JOURNAL ENTRY AND OPINION {¶ 1} In this appeal, Elizabeth Whitmore challenges an order of Judge Joseph D. Russo that denied her motion for relief from judgment and to stay the sheriff's sale of her real estate. Whitmore untimely attempted a direct appeal to this court asserting the same issues she argued in a subsequently filed Civ.R. 60(B) motion for relief from judgment in which she alleged "fraud against the court." We affirm.
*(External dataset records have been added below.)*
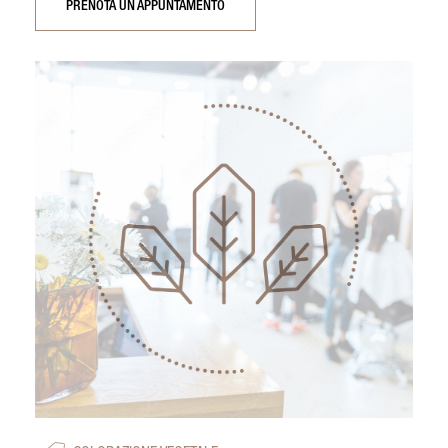
PRENOTA UN APPUNTAMENTO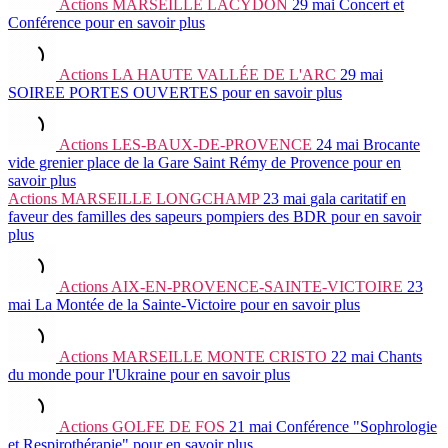
Actions
MARSEILLE LACYDON
29 mai
Concert et
Conférence
pour en savoir plus
Actions
LA HAUTE VALLÉE DE L'ARC
29 mai
SOIREE PORTES OUVERTES
pour en savoir plus
Actions
LES-BAUX-DE-PROVENCE
24 mai
Brocante
vide grenier place de la Gare Saint Rémy de Provence
pour en
savoir plus
Actions
MARSEILLE LONGCHAMP
23 mai
gala caritatif en
faveur des familles des sapeurs pompiers des BDR
pour en savoir
plus
Actions
AIX-EN-PROVENCE-SAINTE-VICTOIRE
23
mai
La Montée de la Sainte-Victoire
pour en savoir plus
Actions
MARSEILLE MONTE CRISTO
22 mai
Chants
du monde pour l'Ukraine
pour en savoir plus
Actions
GOLFE DE FOS
21 mai
Conférence "Sophrologie
et Respirothérapie"
pour en savoir plus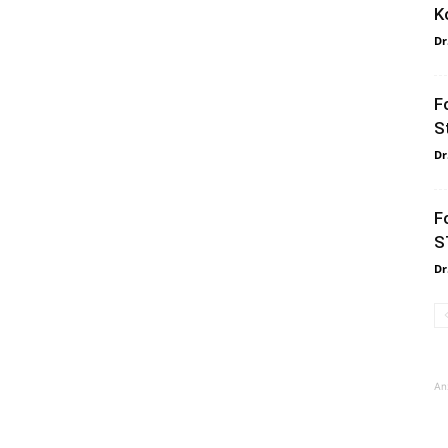
K
Dr
F
S
Dr
F
S
Dr
An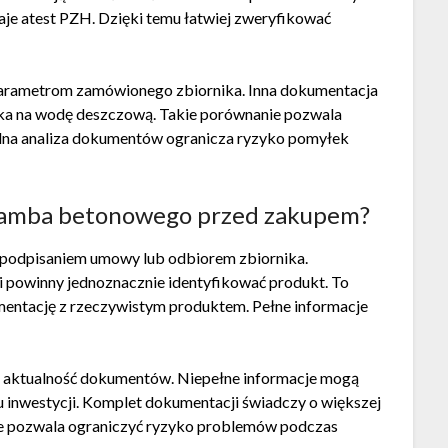
je atest PZH. Dzięki temu łatwiej zweryfikować
parametrom zamówionego zbiornika. Inna dokumentacja
rnika na wodę deszczową. Takie porównanie pozwala
dna analiza dokumentów ogranicza ryzyko pomyłek
zamba betonowego przed zakupem?
d podpisaniem umowy lub odbiorem zbiornika.
powinny jednoznacznie identyfikować produkt. To
mentację z rzeczywistym produktem. Pełne informacje
z aktualność dokumentów. Niepełne informacje mogą
inwestycji. Komplet dokumentacji świadczy o większej
cie pozwala ograniczyć ryzyko problemów podczas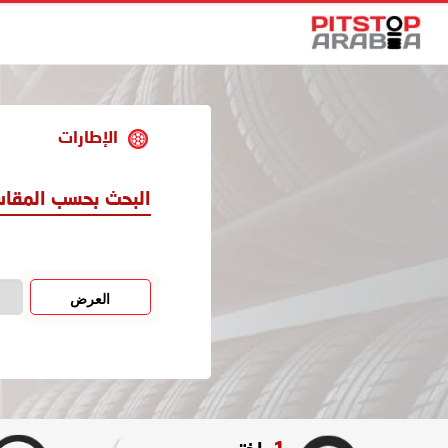
الإطارات
البحث بحسب المقا
العرض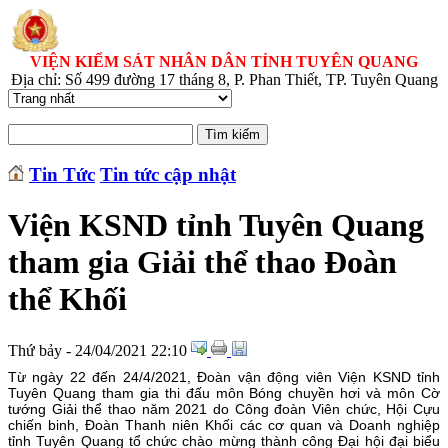
VIỆN KIỂM SÁT NHÂN DÂN TỈNH TUYÊN QUANG
Địa chỉ: Số 499 đường 17 tháng 8, P. Phan Thiết, TP. Tuyên Quang
Tin Tức
Tin tức cập nhật
Viện KSND tỉnh Tuyên Quang
tham gia Giải thể thao Đoàn
thể Khối
Thứ bảy - 24/04/2021 22:10
Từ ngày 22 đến 24/4/2021, Đoàn vận động viên Viện KSND tỉnh
Tuyên Quang tham gia thi đấu môn Bóng chuyền hơi và môn Cờ
tướng Giải thể thao năm 2021 do Công đoàn Viên chức, Hội Cựu
chiến binh, Đoàn Thanh niên Khối các cơ quan và Doanh nghiệp
tỉnh Tuyên Quang tổ chức chào mừng thành công Đại hội đại biểu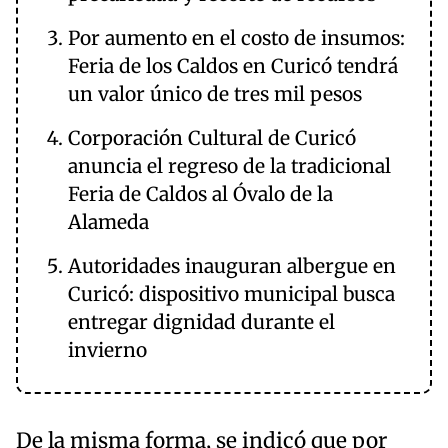
Por aumento en el costo de insumos:
Feria de los Caldos en Curicó tendrá
un valor único de tres mil pesos
Corporación Cultural de Curicó
anuncia el regreso de la tradicional
Feria de Caldos al Óvalo de la
Alameda
Autoridades inauguran albergue en
Curicó: dispositivo municipal busca
entregar dignidad durante el
invierno
De la misma forma, se indicó que por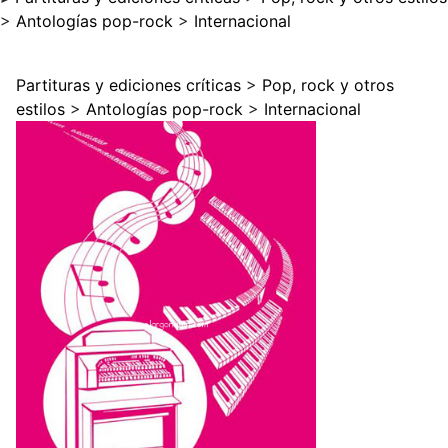
>
Antologías pop-rock
>
Internacional
Partituras y ediciones críticas
>
Pop, rock y otros
estilos
>
Antologías pop-rock
>
Internacional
{¶ 2} On October 27, 2000, Firstar Bank, N.A., successor in interest to Firstar Bank of Milwaukee, ("Firstar") filed a foreclosure action asserting Whitmore's default on a promissory note secured by a mortgage on property located at 12705 Bartfield Avenue in East Cleveland. Whitmore answered and Firstar, with leave of court, filed an amended complaint to which Whitmore did not respond. On June 20, 2001, Firstar moved for summary judgment on its amended complaint, Whitmore did not oppose it, and by a journal entry of September 24, 2001, Magistrate Elizabeth Bagnato found that Whitmore had breached the terms of the mortgage and that Firstar was entitled to a decree of foreclosure. Whitmore filed objections to the decision, including an objection that she had not been provided with any payoff statement from Firstar, and was denied her right, under the mortgage, to redeem it and retain her property. The judge adopted the magistrate's decision on October 29, 2001, but Whitmore did not appeal from that order until January 22, 2002. On January 24, 2002, this court, sua sponte, dismissed her appeal (App. No. 80786) as untimely under App.R. 4(A) stating that any appeal from the judge's order should have been filed in response to the decision adopting the Magistrate's decision, and not based on the date of a scheduled sheriff's sale.1

{¶ 3} The judge confirmed the sale of the property to Firstar on February 1, 2002, and Whitmore moved for relief from judgment and also filed a motion to stay proceedings on April 12, 2002.

{¶ 4} In her motion, Whitmore alleged that, under the terms of the mortgage, Firstar's conduct in not providing her with a payoff statement constituted a fraud upon the court or, reading the motion very broadly, as misconduct on Firstar's part, justifying relief under Civ.R. 60(B)(3). The motion was denied, and Whitmore now appeals from that order.

{¶ 5} Whitmore asserts it was error to deny her relief from judgment or to stay proceedings because of Firstar's alleged misconduct in persistently failing to provide her with a payoff statement, and it was error to deny her a hearing on that motion.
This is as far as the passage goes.